■ Data excerpts

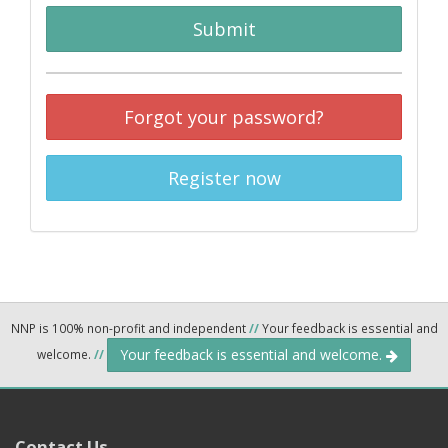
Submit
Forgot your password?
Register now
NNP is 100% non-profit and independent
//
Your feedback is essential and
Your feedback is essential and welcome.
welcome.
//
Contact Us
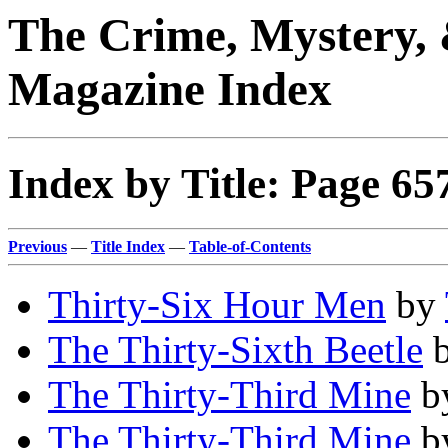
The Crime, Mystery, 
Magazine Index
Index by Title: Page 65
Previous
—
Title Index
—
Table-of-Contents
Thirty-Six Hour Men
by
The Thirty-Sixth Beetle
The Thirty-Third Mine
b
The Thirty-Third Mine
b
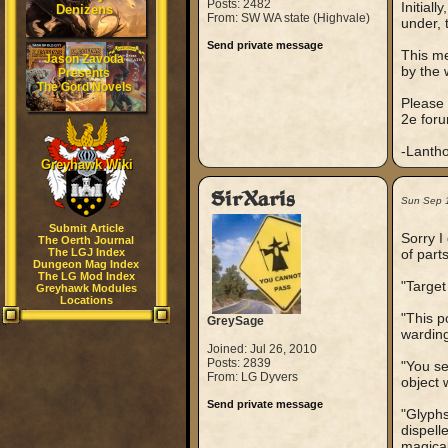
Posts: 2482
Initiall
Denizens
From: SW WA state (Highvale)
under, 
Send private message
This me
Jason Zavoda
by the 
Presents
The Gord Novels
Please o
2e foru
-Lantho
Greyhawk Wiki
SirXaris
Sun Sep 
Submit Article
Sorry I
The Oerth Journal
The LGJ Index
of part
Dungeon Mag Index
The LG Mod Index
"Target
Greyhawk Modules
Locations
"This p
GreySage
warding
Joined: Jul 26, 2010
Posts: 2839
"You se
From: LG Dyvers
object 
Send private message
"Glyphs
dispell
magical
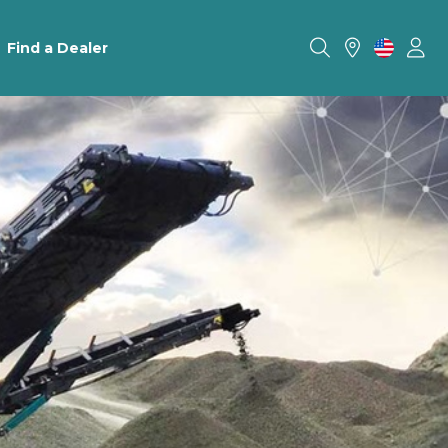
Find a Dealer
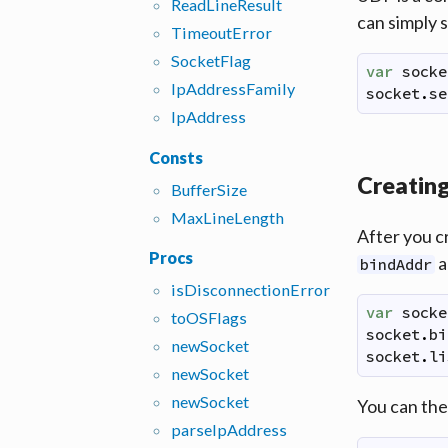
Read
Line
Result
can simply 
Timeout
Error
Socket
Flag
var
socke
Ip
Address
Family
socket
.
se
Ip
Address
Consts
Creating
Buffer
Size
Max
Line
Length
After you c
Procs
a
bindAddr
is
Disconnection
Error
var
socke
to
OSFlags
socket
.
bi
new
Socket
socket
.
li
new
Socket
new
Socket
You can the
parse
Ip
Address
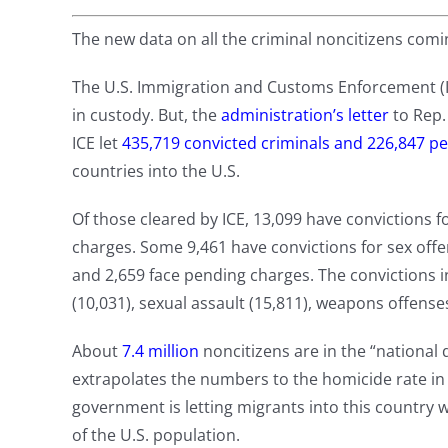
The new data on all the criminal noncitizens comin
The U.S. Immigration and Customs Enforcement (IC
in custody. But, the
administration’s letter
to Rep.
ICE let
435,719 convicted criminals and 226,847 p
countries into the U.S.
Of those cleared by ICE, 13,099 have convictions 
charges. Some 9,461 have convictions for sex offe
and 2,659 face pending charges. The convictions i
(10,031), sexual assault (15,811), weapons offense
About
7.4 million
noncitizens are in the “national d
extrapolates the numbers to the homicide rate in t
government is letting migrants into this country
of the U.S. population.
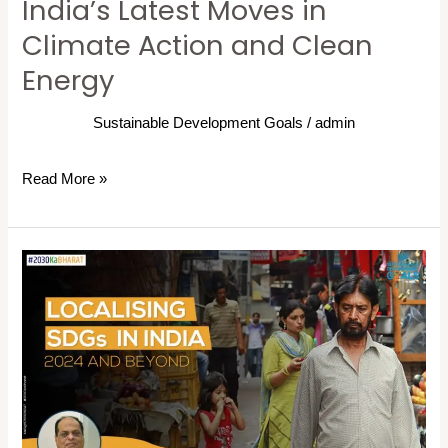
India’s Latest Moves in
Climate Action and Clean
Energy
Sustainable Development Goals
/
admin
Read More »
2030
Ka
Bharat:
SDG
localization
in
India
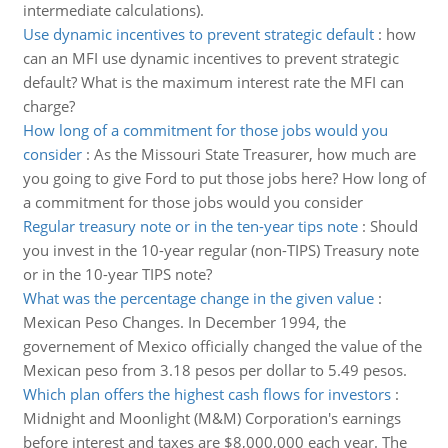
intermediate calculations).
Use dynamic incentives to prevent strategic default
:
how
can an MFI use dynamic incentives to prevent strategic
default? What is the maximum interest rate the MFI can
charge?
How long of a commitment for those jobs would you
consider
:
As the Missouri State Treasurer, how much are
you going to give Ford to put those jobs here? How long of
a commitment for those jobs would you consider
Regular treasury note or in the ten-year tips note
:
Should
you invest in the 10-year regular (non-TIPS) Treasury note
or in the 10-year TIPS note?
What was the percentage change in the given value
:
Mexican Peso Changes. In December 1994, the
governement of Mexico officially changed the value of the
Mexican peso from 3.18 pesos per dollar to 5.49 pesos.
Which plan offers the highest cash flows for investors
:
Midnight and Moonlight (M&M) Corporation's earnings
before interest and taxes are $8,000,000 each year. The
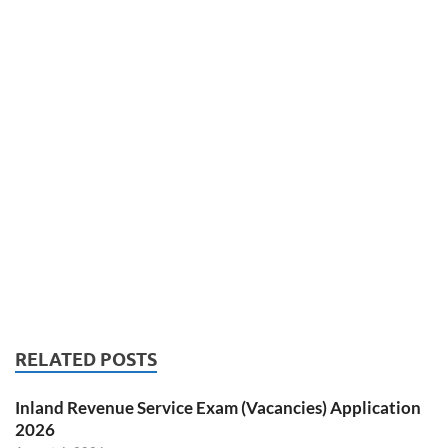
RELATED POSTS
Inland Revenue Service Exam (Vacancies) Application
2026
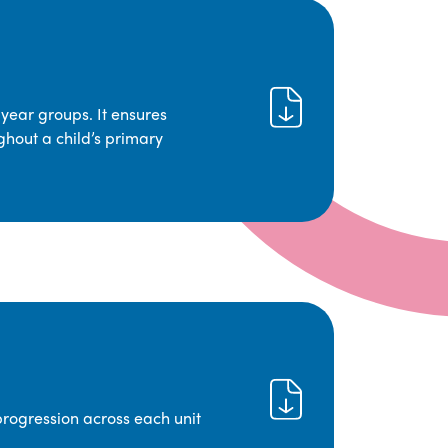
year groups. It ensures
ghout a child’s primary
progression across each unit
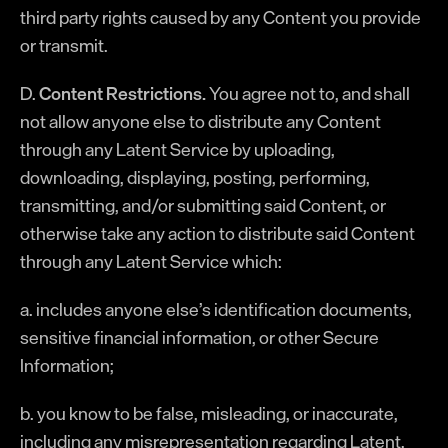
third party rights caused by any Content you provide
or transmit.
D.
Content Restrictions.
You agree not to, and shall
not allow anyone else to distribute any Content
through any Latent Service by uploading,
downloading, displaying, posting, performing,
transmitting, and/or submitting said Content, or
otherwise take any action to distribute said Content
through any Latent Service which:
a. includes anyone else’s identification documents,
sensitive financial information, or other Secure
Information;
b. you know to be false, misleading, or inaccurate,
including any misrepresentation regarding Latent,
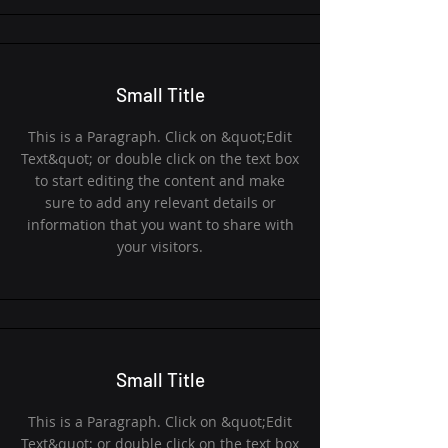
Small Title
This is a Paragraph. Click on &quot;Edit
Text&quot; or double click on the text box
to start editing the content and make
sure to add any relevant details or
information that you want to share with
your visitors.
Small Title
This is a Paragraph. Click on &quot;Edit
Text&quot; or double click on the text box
==
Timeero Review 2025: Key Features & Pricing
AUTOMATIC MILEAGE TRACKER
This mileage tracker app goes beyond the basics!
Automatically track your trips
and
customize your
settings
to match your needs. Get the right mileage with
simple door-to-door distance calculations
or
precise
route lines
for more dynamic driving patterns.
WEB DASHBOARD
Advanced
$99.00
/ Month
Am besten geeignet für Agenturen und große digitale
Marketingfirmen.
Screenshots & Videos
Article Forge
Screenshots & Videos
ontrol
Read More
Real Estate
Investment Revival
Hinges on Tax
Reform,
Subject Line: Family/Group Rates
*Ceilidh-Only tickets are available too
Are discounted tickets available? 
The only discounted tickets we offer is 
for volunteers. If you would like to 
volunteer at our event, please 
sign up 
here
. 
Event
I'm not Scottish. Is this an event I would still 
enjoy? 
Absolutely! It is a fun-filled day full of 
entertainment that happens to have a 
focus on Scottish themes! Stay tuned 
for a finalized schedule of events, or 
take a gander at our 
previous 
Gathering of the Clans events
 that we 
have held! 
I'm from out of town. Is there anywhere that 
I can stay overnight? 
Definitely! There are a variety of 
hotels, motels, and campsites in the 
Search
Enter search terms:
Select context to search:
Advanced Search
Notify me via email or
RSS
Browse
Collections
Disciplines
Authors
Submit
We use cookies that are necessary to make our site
--
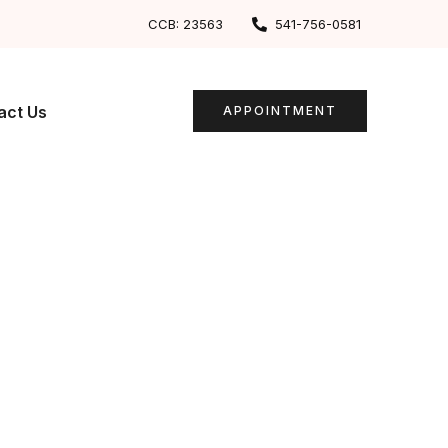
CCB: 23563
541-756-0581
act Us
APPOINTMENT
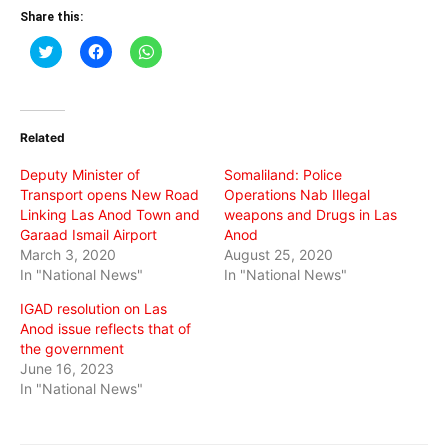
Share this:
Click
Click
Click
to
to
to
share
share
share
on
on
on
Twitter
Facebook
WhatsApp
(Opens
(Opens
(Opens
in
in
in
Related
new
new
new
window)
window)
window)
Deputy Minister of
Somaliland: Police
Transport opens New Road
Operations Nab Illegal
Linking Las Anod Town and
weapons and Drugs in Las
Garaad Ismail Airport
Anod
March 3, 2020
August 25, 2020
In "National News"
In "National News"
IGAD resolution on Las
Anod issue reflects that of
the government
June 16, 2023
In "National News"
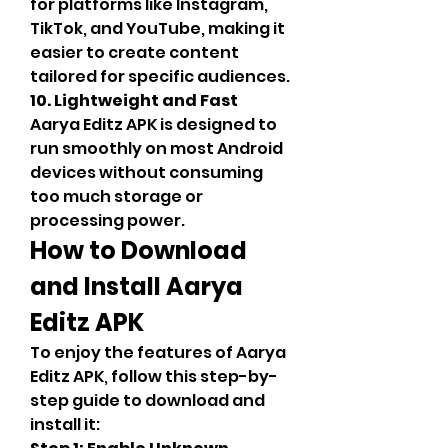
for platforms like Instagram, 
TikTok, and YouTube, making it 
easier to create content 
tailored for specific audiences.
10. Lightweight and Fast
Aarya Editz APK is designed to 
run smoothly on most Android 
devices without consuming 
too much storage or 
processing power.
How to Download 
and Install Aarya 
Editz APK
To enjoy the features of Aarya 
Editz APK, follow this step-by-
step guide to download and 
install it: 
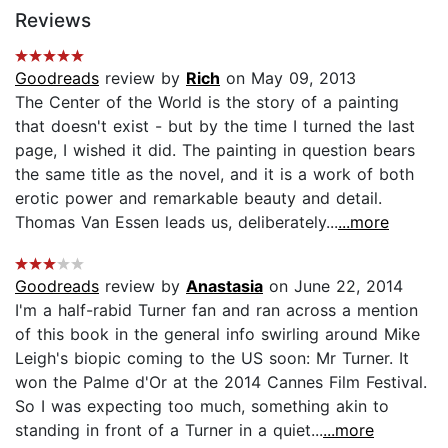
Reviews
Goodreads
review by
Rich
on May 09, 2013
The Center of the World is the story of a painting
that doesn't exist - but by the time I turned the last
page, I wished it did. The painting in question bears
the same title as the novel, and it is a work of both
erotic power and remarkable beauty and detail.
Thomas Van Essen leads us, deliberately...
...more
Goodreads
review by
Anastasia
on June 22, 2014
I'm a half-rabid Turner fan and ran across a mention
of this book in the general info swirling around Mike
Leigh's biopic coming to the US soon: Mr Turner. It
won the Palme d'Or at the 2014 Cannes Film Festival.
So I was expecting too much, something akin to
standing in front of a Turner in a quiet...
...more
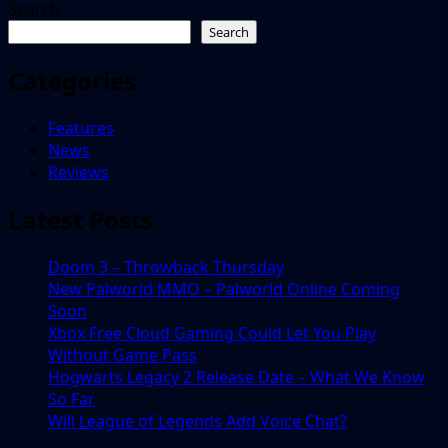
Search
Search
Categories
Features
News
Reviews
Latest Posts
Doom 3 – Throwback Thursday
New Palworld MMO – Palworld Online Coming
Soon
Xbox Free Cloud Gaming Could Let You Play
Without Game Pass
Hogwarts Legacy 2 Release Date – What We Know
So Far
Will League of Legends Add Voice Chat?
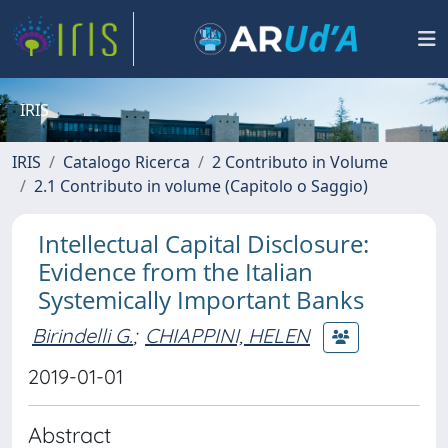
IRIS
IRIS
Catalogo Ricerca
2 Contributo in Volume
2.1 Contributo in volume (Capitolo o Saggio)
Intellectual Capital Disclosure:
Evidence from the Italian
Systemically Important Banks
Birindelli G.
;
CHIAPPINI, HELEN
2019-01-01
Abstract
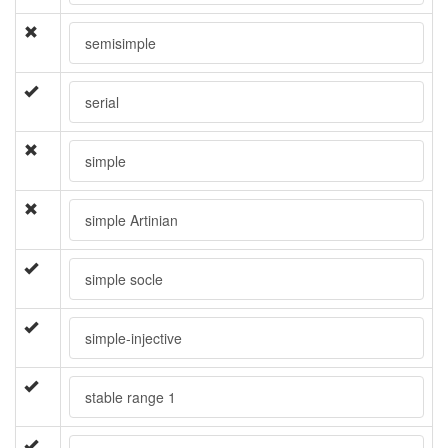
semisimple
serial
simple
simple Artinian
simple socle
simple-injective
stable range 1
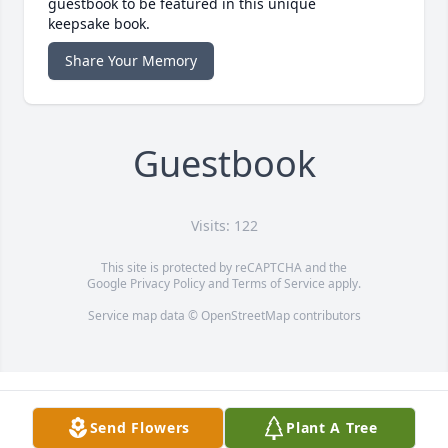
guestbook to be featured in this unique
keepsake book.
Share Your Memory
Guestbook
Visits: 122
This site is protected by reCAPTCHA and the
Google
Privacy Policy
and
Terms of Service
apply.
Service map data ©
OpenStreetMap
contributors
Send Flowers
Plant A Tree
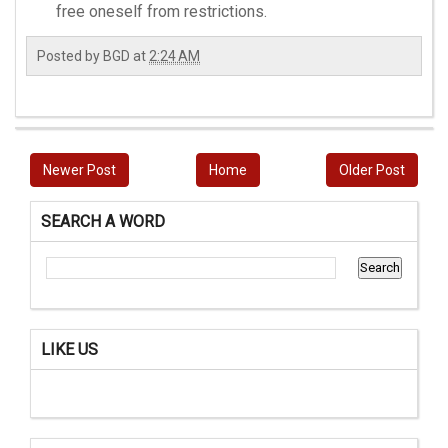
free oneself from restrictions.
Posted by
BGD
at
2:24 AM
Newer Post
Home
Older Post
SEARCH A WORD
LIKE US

■ What needs to be done
The string "Anod" may appear in the lines of the records above. State how many lines contain it, with no other words.

■ Solution for this task
3